What you should do: Using the entries that follow, report the number of lines that include the string "mate", without any other text.

☆ ☆ ☆ ☆

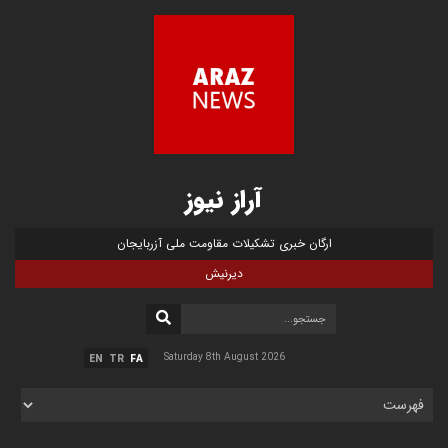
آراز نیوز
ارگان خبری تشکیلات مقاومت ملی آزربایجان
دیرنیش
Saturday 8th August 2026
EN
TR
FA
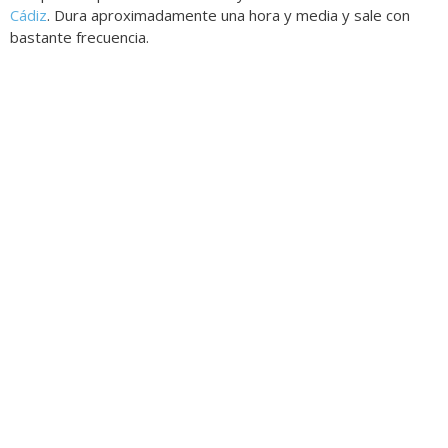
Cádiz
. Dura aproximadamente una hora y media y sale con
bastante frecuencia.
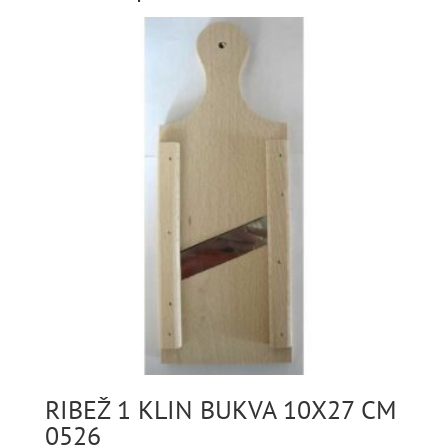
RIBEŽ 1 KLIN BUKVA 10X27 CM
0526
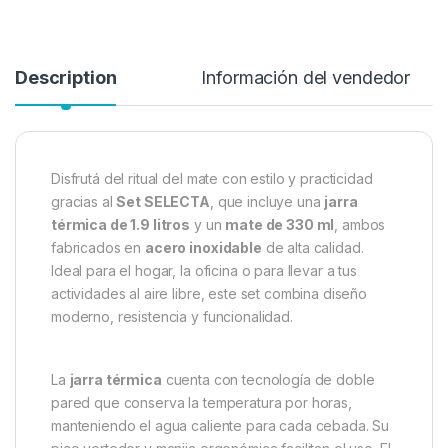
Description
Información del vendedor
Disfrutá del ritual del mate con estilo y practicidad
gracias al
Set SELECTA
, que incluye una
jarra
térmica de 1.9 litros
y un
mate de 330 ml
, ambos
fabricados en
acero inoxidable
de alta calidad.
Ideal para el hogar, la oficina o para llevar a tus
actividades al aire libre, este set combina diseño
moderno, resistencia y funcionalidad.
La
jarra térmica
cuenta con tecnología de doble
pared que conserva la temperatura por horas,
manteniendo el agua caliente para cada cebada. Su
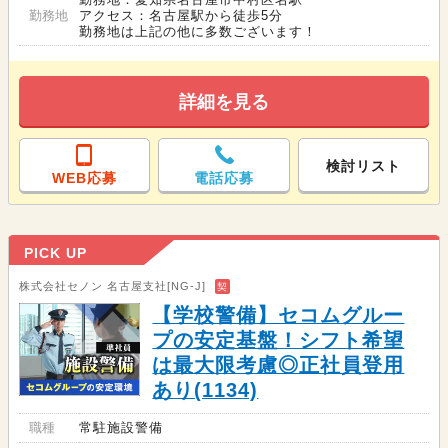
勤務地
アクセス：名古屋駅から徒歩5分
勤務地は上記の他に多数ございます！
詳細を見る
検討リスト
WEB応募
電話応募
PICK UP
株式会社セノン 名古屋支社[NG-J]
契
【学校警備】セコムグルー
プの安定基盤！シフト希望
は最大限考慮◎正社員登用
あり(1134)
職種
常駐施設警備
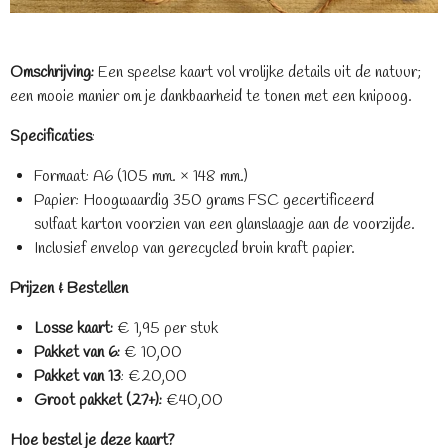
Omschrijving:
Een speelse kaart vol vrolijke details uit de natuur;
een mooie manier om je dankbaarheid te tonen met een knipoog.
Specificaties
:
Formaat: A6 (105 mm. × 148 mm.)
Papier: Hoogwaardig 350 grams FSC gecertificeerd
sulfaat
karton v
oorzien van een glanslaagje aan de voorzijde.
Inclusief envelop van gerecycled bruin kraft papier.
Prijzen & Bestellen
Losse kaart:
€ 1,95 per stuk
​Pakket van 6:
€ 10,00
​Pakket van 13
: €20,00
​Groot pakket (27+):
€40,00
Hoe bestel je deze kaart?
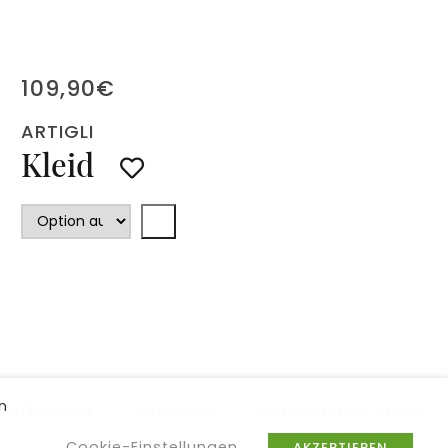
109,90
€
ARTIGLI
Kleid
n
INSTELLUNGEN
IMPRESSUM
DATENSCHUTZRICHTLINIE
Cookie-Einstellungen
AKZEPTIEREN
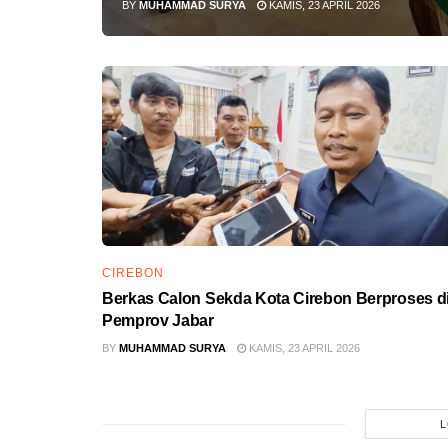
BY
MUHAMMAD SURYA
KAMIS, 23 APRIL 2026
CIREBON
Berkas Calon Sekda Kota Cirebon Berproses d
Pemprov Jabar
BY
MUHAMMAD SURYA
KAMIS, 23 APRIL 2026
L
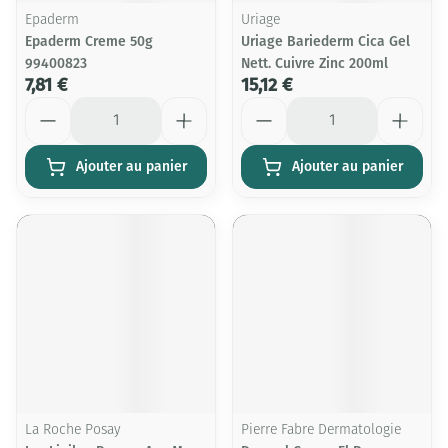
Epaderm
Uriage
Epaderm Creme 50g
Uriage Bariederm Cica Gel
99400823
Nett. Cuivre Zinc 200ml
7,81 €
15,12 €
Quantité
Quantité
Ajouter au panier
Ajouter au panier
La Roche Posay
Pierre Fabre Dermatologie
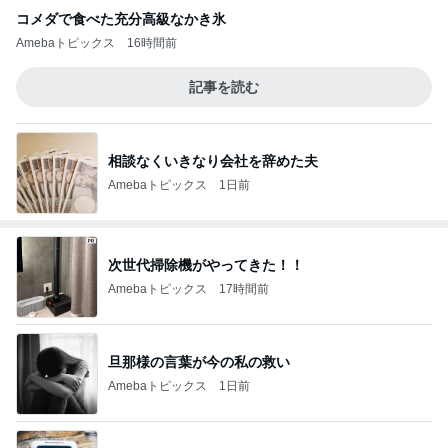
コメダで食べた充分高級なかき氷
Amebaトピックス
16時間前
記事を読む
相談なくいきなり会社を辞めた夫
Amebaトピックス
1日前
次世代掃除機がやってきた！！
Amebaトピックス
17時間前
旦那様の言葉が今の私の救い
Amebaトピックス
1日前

☆ ☆ ☆ ☆

Exercise response: 2